IS 2024 sur brevets = (11.000 – 7.000) x 10% = 400 €.
| Déductions extra-comptables | Réintégrations extra-comptables | |
| Résultat comptable avant impôt 2024 | 1.000.000 | |
| PVNLT brevet | 11.000 | |
| Autres déductions extra-comptables | 3.000 | |
| Autres réintégrations extra-comptables | 15.000 | |
| TOTAL | 14.000 | 1.015.000 |
| Résultat fiscal = 1.015.000 - 14.000 | 1.001.000 |
| IS au taux normal = 1.001.000 x 25% | 250.250 |
| IS à 10% (taux réduit brevet) | 400 |
| IS total = 265.265 + 400 | 250.650 |
Résultat net comptable = 1.000.000 – 250.650 = 749.350
Le régime fiscal des parts ou actions d’OPCVM
Principes d’imposition des OPCVM
Les cessions des parts ou actions d’OPCVM sont exclues du régime des plus ou moins-values professionnelles.
Les plus ou moins values latentes constatées à la clôture de l’exercice sur les parts ou actions d’OPCVM sont imposables.
plus ou moins-value latente = Valeur liquidative (cours de clôture) N - Valeur liquidative N-1 (ou prix d’achat si acquisition au cours de l’exercice).
Des réintégrations et déductions extra-comptables sont alors constatées.
Cession des titres
Plus-value imposable sur cession d’OPCVM = Prix de vente – Prix d’acquisition +/- écarts d’évaluations passés.

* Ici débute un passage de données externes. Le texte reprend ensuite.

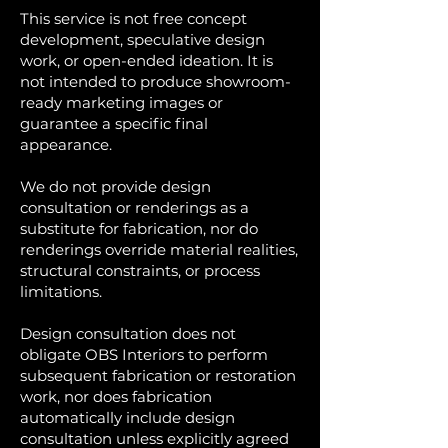
This service is not free concept
development, speculative design
work, or open-ended ideation. It is
not intended to produce showroom-
ready marketing images or
guarantee a specific final
appearance.
We do not provide design
consultation or renderings as a
substitute for fabrication, nor do
renderings override material realities,
structural constraints, or process
limitations.
Design consultation does not
obligate OBS Interiors to perform
subsequent fabrication or restoration
work, nor does fabrication
automatically include design
consultation unless explicitly agreed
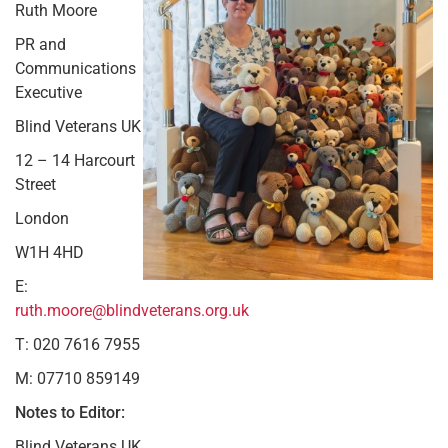
Ruth Moore
PR and
Communications
Executive
Blind Veterans UK
12 – 14 Harcourt
Street
London
W1H 4HD
E:
ruth.moore@blindveterans.org.uk
T: 020 7616 7955
M: 07710 859149
Notes to Editor:
Blind Veterans UK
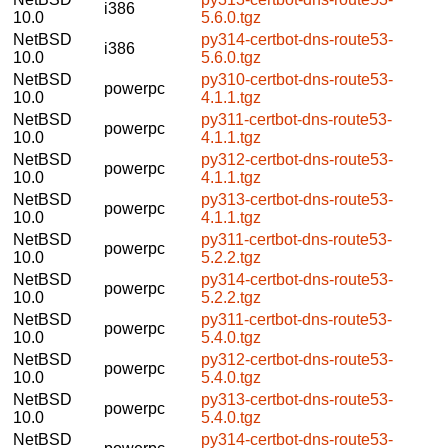
i386
10.0
5.6.0.tgz
NetBSD
py314-certbot-dns-route53-
i386
10.0
5.6.0.tgz
NetBSD
py310-certbot-dns-route53-
powerpc
10.0
4.1.1.tgz
NetBSD
py311-certbot-dns-route53-
powerpc
10.0
4.1.1.tgz
NetBSD
py312-certbot-dns-route53-
powerpc
10.0
4.1.1.tgz
NetBSD
py313-certbot-dns-route53-
powerpc
10.0
4.1.1.tgz
NetBSD
py311-certbot-dns-route53-
powerpc
10.0
5.2.2.tgz
NetBSD
py314-certbot-dns-route53-
powerpc
10.0
5.2.2.tgz
NetBSD
py311-certbot-dns-route53-
powerpc
10.0
5.4.0.tgz
NetBSD
py312-certbot-dns-route53-
powerpc
10.0
5.4.0.tgz
NetBSD
py313-certbot-dns-route53-
powerpc
10.0
5.4.0.tgz
NetBSD
py314-certbot-dns-route53-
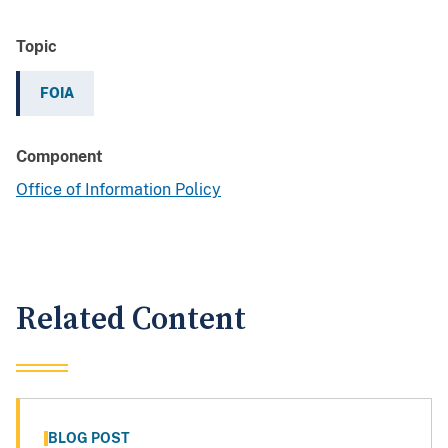
Topic
FOIA
Component
Office of Information Policy
Related Content
BLOG POST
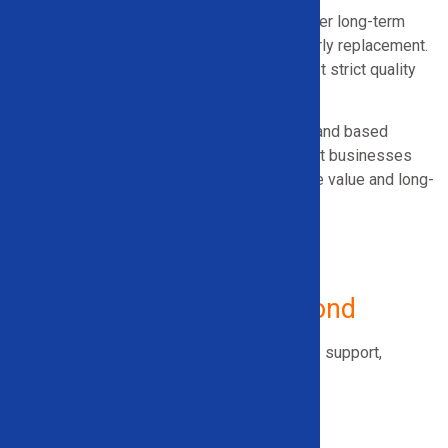
Lower-quality equipment often leads to higher long-term
costs through downtime, inefficiency, and early replacement.
We partner only with manufacturers that meet strict quality
and durability standards.
Our recommendations are honest, practical, and based
on real operating conditions, helping Vermont businesses
invest in equipment that delivers measurable value and long-
term return.
Serving Vermont
and Beyond
Solid Equipment Company offers
nationwide
support,
including:
Vermont
Georgia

Une déduction ou réintégration extra-comptable est nécessaire pour supprimer l’effet des écarts passés.
Dépréciations
En contrepartie de la prise en compte des gains ou pertes latentes :
- Les dotations aux dépréciations sur OPCVM sont à réintégrer.
- Les reprises sur dépréciation sur OPCVM sont à déduire.
Exemple
Enoncé
La société Gamma clôture son exercice comptable au 31 décembre. Elle a acheté courant 2021, 100 actions de SICAV à 50 € l’unité.
Les valeurs liquidatives sont les suivantes :
- au 31/12/2022 : 55 €
- au 31/12/2023 : 48 €
La société Gamma prévoit de revendre ces titres en 2024.
Solution
Au 31/12/2022, la société Gamma a intégré à son résultat imposable l’écart d’évaluation soit (55 – 50) x 100 = 500 € (réintégration extra-comptable).
Au 31/12/2023, l’écart d’évaluation s’élève à -700 € soit (48-55) x 100. La société Gamma doit procéder en 2023 à une déduction extra-comptable pour 700 €.
En outre en comptabilité, une dépréciation d’un montant de (50-48) x 100 = 200 € a été constatée en 2023, cette dotation fait l’objet d’une réintégration extra-comptable.
Au 31/12/2024, lors de la cession, l’effet des écarts d’évaluation constatés en 2022 et en 2023 doivent être neutralisés :
- une déduction extra-comptable de 500 € devra être effectuée (annulation de l’écart de 2022),
- une réintégration extra-comptable de 700 € devra être constatée (annulation de l’écart négatif de 2023),
- une déduction extra-comptable de 200 € devra être réalisée (neutralisation de la reprise pour dépréciation constatée en comptabilité).
Au final, il ne s’agit que d’un décalage dans le temps entre la réglementation comptable et fiscale. Sur l’ensemble des trois années, la somme des réintégrations extra-comptables est compensée par la somme des déductions extra-comptables.